Mata Rohani yang melihat

      Ketika mata rohani seseorang terbuka, ia tidak hanya melihat, ia akan mulai merespon. Dalam Lukas 17:15 (TB) tertulis, “Seorang dari mereka, ketika melihat, bahwa ia telah sembuh, kembali sambil memuliakan Allah dengan suara nyaring.” Dari sepuluh orang kusta, hanya satu yang benar-benar “melihat.” Ia tidak hanya melihat kesembuhan secara fisik, tetapi menyadari siapa Pribadi di balik mujizat itu. “Ketika mata rohani terbuka, hati tidak bisa lagi tinggal diam, ia pasti kembali kepada Tuhan.”

Mata rohani yang terbuka selalu menghasilkan hati yang tersentuh. Orang yang melihat kebaikan Tuhan tidak akan hidup dalam sikap biasa-biasa saja. Ia akan terdorong untuk kembali, bersyukur, dan menyembah. Respon hati tidak bisa dipisahkan dari apa yang dilihat oleh roh kita. Semakin jelas kita melihat karya Tuhan, semakin dalam hati kita terbuka untuk Dia.

Sebaliknya, hati yang keras seringkali berasal dari mata yang tidak melihat. Banyak orang mengalami kebaikan Tuhan, tetapi tidak menyadarinya. Mereka menerima, tetapi tidak kembali. Mereka diberkati, tetapi tidak menyembah. Bukan karena Tuhan tidak bekerja, tetapi karena penglihatan rohani mereka tertutup, sehingga hati menjadi tumpul dan tidak peka.
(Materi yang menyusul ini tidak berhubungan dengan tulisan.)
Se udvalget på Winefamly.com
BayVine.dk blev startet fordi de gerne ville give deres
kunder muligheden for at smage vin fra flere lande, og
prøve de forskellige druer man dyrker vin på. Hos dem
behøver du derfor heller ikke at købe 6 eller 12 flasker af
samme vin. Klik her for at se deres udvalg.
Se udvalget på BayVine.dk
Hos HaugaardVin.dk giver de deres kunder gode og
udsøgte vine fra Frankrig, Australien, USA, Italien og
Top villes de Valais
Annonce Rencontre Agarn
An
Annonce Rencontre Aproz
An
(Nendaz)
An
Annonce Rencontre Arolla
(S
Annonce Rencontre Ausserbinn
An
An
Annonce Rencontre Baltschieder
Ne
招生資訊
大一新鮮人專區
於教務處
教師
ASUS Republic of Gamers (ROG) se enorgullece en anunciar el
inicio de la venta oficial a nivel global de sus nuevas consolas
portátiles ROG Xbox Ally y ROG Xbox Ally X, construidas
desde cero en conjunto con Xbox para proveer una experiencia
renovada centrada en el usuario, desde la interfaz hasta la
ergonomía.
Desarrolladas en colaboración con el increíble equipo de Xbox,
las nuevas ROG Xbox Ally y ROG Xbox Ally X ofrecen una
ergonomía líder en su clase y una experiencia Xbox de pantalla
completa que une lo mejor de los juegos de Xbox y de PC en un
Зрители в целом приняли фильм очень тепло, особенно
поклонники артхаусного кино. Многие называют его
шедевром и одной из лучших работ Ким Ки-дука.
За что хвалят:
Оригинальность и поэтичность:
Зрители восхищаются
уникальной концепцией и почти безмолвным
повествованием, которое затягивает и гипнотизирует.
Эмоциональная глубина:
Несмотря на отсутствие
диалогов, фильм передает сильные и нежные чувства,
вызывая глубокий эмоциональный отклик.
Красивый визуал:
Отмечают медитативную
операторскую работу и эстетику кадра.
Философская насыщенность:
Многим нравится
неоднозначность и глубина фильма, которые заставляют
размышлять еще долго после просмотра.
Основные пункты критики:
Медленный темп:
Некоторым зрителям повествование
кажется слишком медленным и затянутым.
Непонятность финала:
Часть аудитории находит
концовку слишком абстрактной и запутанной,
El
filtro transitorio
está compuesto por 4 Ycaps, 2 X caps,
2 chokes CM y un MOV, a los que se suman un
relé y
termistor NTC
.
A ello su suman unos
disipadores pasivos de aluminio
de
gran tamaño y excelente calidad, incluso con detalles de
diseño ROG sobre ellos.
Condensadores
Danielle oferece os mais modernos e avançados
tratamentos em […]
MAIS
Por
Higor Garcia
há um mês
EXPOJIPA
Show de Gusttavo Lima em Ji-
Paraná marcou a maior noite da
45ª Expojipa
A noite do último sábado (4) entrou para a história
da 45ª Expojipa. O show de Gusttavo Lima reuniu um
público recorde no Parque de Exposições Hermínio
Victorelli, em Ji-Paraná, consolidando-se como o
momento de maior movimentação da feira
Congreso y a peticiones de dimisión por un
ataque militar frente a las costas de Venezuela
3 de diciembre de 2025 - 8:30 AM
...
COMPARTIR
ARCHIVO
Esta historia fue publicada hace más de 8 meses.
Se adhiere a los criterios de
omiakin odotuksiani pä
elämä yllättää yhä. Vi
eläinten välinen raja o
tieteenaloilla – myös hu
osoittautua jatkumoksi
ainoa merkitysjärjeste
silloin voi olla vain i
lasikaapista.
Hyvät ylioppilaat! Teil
Namun Tuhan rindu membuka mata hati kita. Efesus 1:18 (TB) berkata, “Dan supaya Ia menjadikan mata hatimu terang, agar kamu mengerti pengharapan apakah yang terkandung dalam panggilan-Nya.” Ketika mata hati diterangi, kita mulai memahami maksud Tuhan, melihat tangan-Nya dalam setiap musim, dan hati kita pun menjadi lembut serta siap merespon Dia.

Hari ini, jangan hanya meminta mujizat,mintalah mata rohani yang melihat.Karena ketika kita melihat dengan benar, hati kita akan terbuka. Dan hati yang terbuka akan selalu membawa kita kembali kepada Tuhan, untuk hidup dalam ucapan syukur dan penyembahan.